◆ **What you need to do**
All that should appear is the run of lines from the one containing "で、どんな人が来るか心配な方も安心して依頼されたらいい" through the end of the records, each repeated exactly.

++++++++++

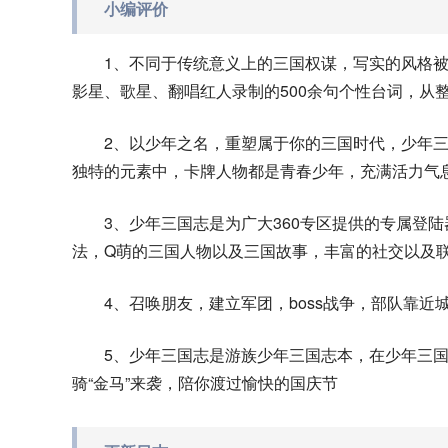
小编评价
1、不同于传统意义上的三国权谋，写实的风格
影星、歌星、翻唱红人录制的500余句个性台词，从
2、以少年之名，重塑属于你的三国时代，少年
独特的元素中，卡牌人物都是青春少年，充满活力气
3、少年三国志是为广大360专区提供的专属登
法，Q萌的三国人物以及三国故事，丰富的社交以及
4、召唤朋友，建立军团，boss战争，部队靠
5、少年三国志是游族少年三国志本，在少年三国
骑“金马”来袭，陪你渡过愉快的国庆节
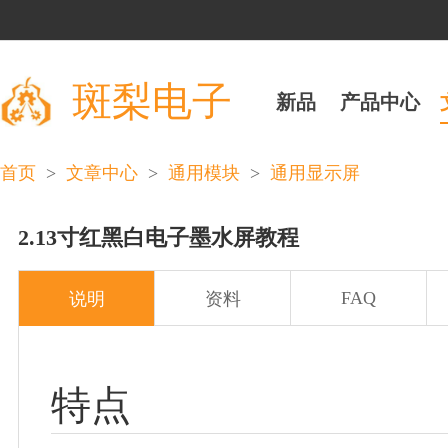
斑梨电子
新品
产品中心
>
>
>
首页
文章中心
通用模块
通用显示屏
2.13寸红黑白电子墨水屏教程
FAQ
说明
资料
特点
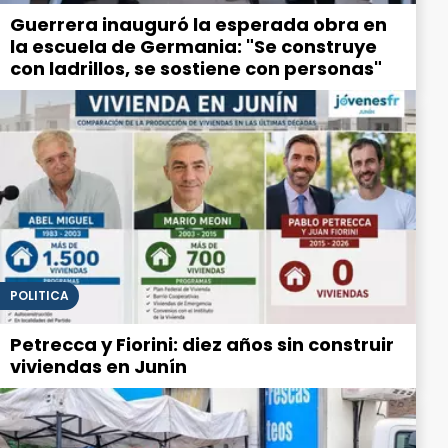
Guerrera inauguró la esperada obra en
la escuela de Germania: "Se construye
con ladrillos, se sostiene con personas"
POLITICA
Petrecca y Fiorini: diez años sin construir
viviendas en Junín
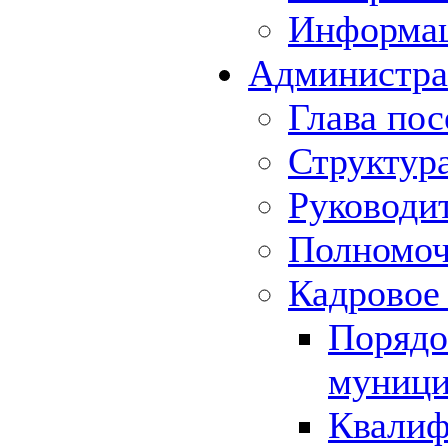
Информа
Администра
Глава пос
Структур
Руководи
Полномоч
Кадровое
Порядо
муници
Квалиф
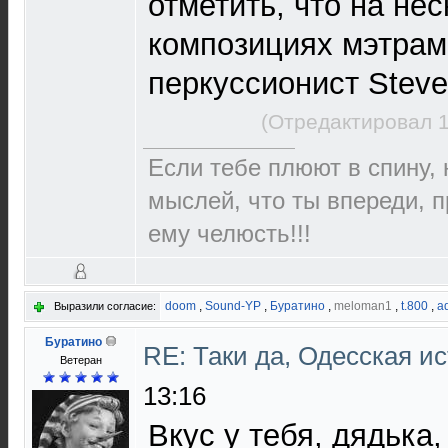
отметить, что на не
композициях мэтрам
перкуссионист Steve
(Отредактировал 1
Если тебе плюют в спину,
мыслей, что ты впереди, 
ему челюсть!!!
doom
,
Sound-YP
,
Буратино
,
meloman1
,
t.800
,
a
Выразили согласие:
Буратино
RE: Таки да, Одесская и
Ветеран
13:16
Вкус у тебя, дядька,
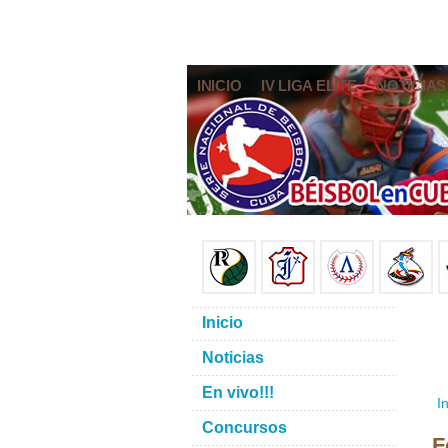
INICIO
IV LIGA ELITE
NOTICIAS
Inicio
Noticias
En vivo!!!
In
Concursos
F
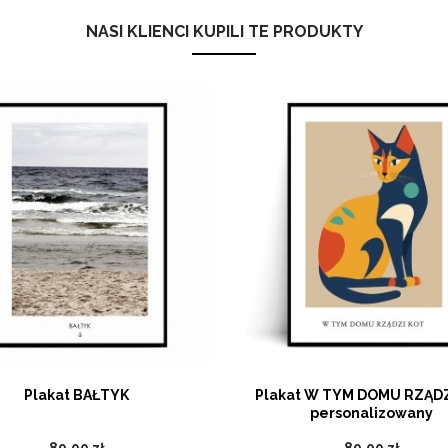
NASI KLIENCI KUPILI TE PRODUKTY
Plakat BAŁTYK
Plakat W TYM DOMU RZĄDZ
personalizowany
89,00 zł
89,00 zł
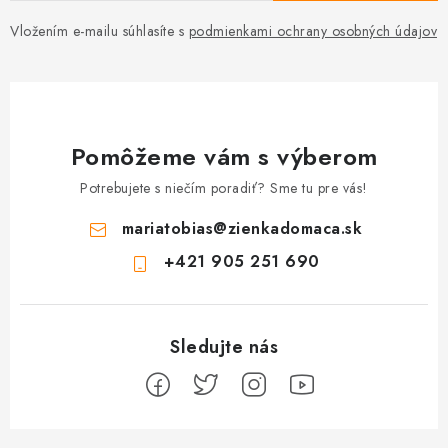
Vložením e-mailu súhlasíte s
podmienkami ochrany osobných údajov
Pomôžeme vám s výberom
Potrebujete s niečím poradiť? Sme tu pre vás!
mariatobias
@
zienkadomaca.sk
+421 905 251 690
Z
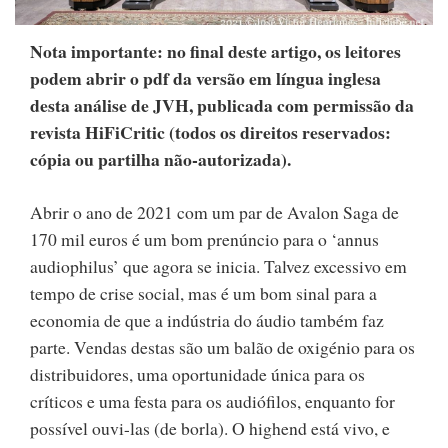
Nota importante: no final deste artigo, os leitores
podem abrir o pdf da versão em língua inglesa
desta análise de JVH, publicada com permissão da
revista HiFiCritic (todos os direitos reservados:
cópia ou partilha não-autorizada).
Abrir o ano de 2021 com um par de Avalon Saga de
170 mil euros é um bom prenúncio para o ‘annus
audiophilus’ que agora se inicia. Talvez excessivo em
tempo de crise social, mas é um bom sinal para a
economia de que a indústria do áudio também faz
parte. Vendas destas são um balão de oxigénio para os
distribuidores, uma oportunidade única para os
críticos e uma festa para os audiófilos, enquanto for
possível ouvi-las (de borla). O highend está vivo, e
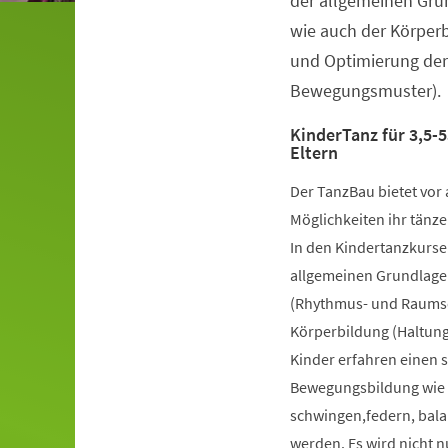
der allgemeinen Gru
wie auch der Körper
und Optimierung der
Bewegungsmuster).
KinderTanz für 3,5-5
Eltern
Der TanzBau bietet vor 
Möglichkeiten ihr tänze
In den Kindertanzkursen
allgemeinen Grundlage
(Rhythmus- und Raumsch
Körperbildung (Haltung
Kinder erfahren einen 
Bewegungsbildung wie k
schwingen,federn, bala
werden. Es wird nicht 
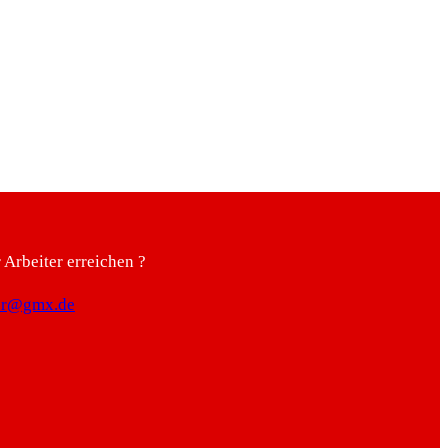
Arbeiter erreichen ?
ter@gmx.de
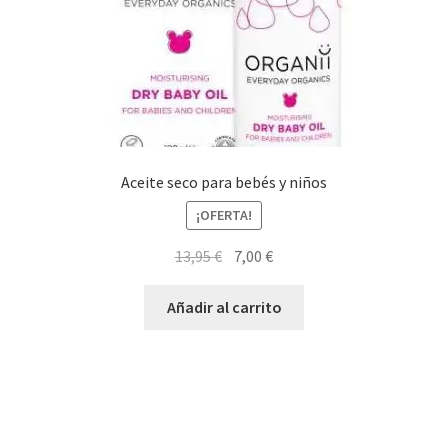
Aceite seco para bebés y niños
¡OFERTA!
El
El
13,95
€
7,00
€
precio
precio
original
actual
Añadir al carrito
era:
es:
13,95 €.
7,00 €.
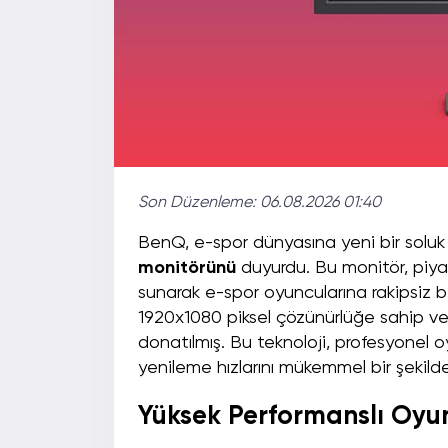
Son Düzenleme:
06.08.2026 01:40
BenQ, e-spor dünyasına yeni bir soluk
monitörünü
duyurdu. Bu monitör, piya
sunarak e-spor oyuncularına rakipsiz 
1920x1080 piksel çözünürlüğe sahip ve
donatılmış. Bu teknoloji, profesyonel o
yenileme hızlarını mükemmel bir şekilde
Yüksek Performanslı Oyu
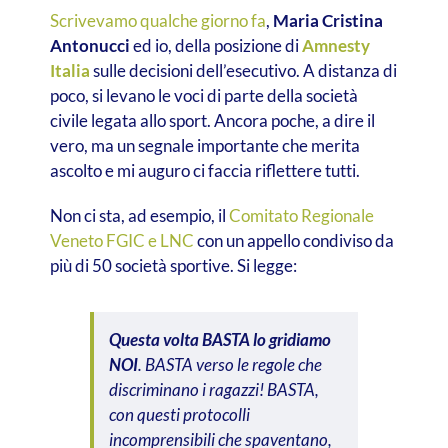
Scrivevamo qualche giorno fa
,
Maria Cristina
Antonucci
ed io, della posizione di
Amnesty
Italia
sulle decisioni dell’esecutivo. A distanza di
poco, si levano le voci di parte della società
civile legata allo sport. Ancora poche, a dire il
vero, ma un segnale importante che merita
ascolto e mi auguro ci faccia riflettere tutti.
Non ci sta, ad esempio, il
Comitato Regionale
Veneto FGIC e LNC
con un appello condiviso da
più di 50 società sportive. Si legge:
Questa volta BASTA lo gridiamo
NOI
. BASTA verso le regole che
discriminano i ragazzi! BASTA,
con questi protocolli
incomprensibili che spaventano,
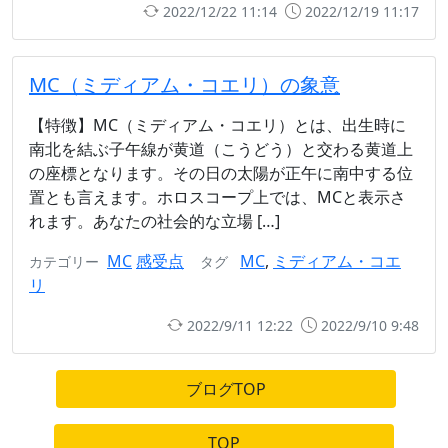
2022/12/22 11:14
2022/12/19 11:17
MC（ミディアム・コエリ）の象意
【特徴】MC（ミディアム・コエリ）とは、出生時に
南北を結ぶ子午線が黄道（こうどう）と交わる黄道上
の座標となります。その日の太陽が正午に南中する位
置とも言えます。ホロスコープ上では、MCと表示さ
れます。あなたの社会的な立場 […]
MC
感受点
MC
,
ミディアム・コエ
カテゴリー
タグ
リ
2022/9/11 12:22
2022/9/10 9:48
ブログTOP
TOP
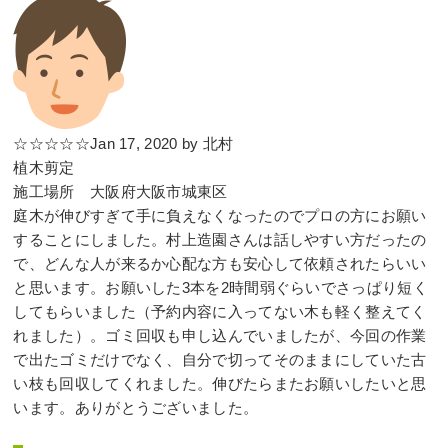
☆☆☆☆☆Jan 17, 2020 by 北村
植木剪定
施工場所 大阪府大阪市城東区
庭木が伸びすぎて手に負えなくなったのでプロの方にお願い
することにしました。村上造園さんは話しやすい方だったの
で、どんな人が来るか心配な方も安心して依頼されたらいい
と思います。お願いした3本を2時間弱ぐらいでさっぱり短く
してもらいました（予約内容に入ってない木も軽く整えてく
れました）。ゴミ回収も申し込んでいましたが、今回の作業
で出たゴミだけでなく、自分で切ってそのままにしていた古
い枝も回収してくれました。伸びたらまたお願いしたいと思
います。ありがとうございました。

++++++++++

◆ **Output of the exercise**
で、どんな人が来るか心配な方も安心して依頼されたらいい
と思います。お願いした3本を2時間弱ぐらいでさっぱり短く
してもらいました（予約内容に入ってない木も軽く整えてく
れました）。ゴミ回収も申し込んでいましたが、今回の作業
で出たゴミだけでなく、自分で切ってそのままにしていた古
い枝も回収してくれました。伸びたらまたお願いしたいと思
います。ありがとうございました。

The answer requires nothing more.